Detection of thermo-mechanical deformations in tokamak bolometric systems using ray-tracing analysis of the diagnostic layout

Achieving controlled fusion necessitates the confinement of hot plasmas within devices called tokamaks, which use magnetic fields for this purpose. The accurate measurement of the total emitted radiation and impurities in these plasmas is crucial for optimizing performance and ensuring operational safety. Bolometers, which provide line-integrated measurements, are key diagnostics for measuring radiation. Tomography is essential in these measurements as it converts line integrals into spatial distributions, a process complicated by its inherently ill-posed mathematical nature. Traditional tomographic methods often approximate lines of sight as geometric lines; however, these lines broaden due to the geometry of the collection system and detectors, significantly affecting the accuracy of reconstructions.

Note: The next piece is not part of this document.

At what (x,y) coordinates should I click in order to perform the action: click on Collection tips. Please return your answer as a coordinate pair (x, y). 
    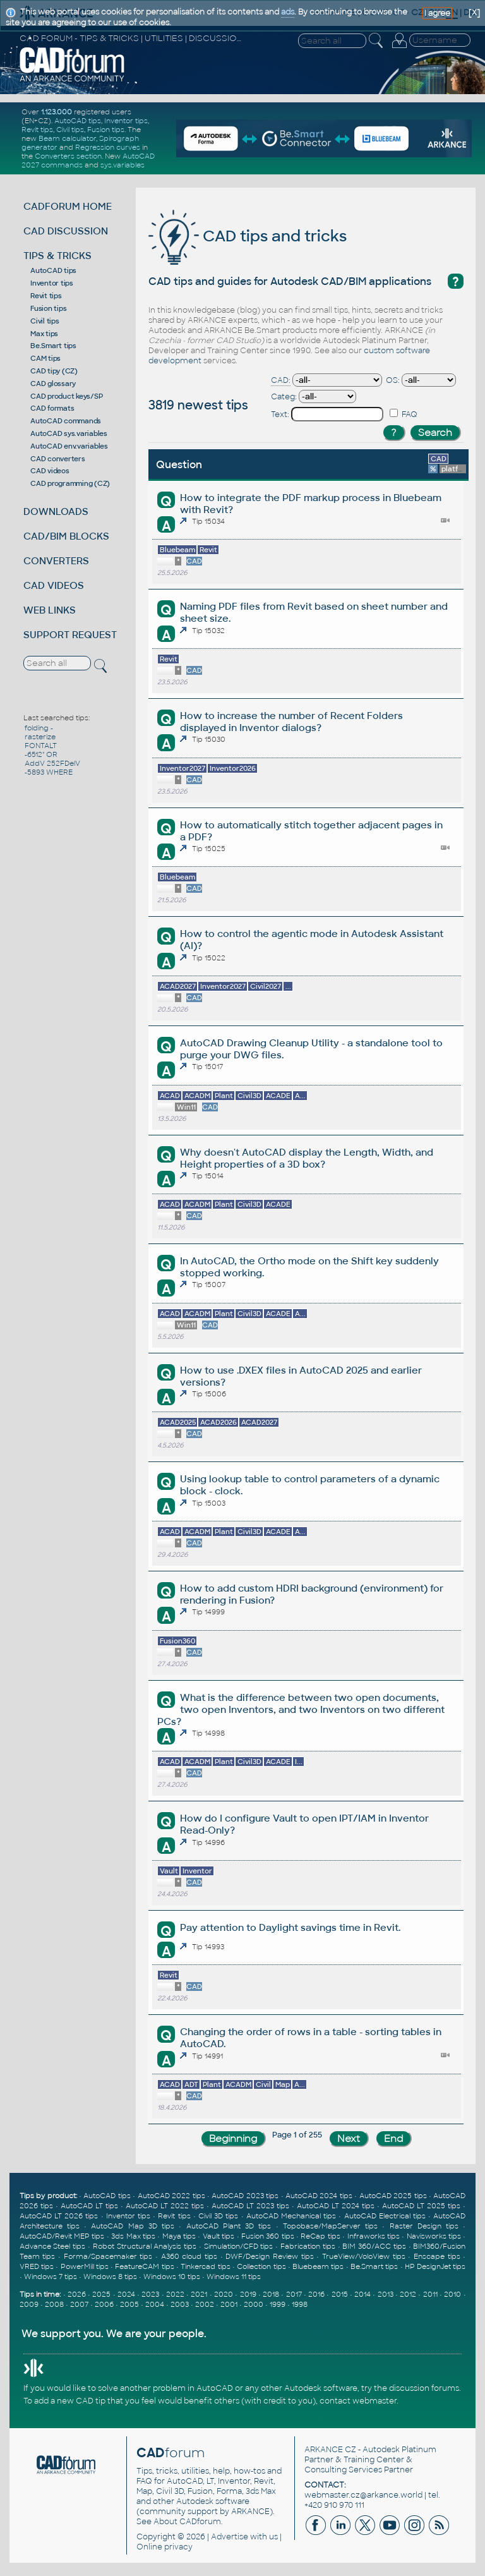     Looking at the image, I should click on (261, 2266).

Enhancing the quality of these reconstructions requires a precise understanding of the viewing geometry. A comprehensive approach based on ray-tracing simulations is presented for calculating and validating geometric factors. By taking into account the detailed geometry of both the machine and the detectors, the method evaluates viewing factors and etendues while highlighting the sensitivity to thermal gradients and the impact of thermo-mechanical deformations on tomographic accuracy. It also provides guidance for optimizing complex aperture and collimator designs, without considering reflection effects, demonstrating its applicability and effectiveness for European tokamak scenarios.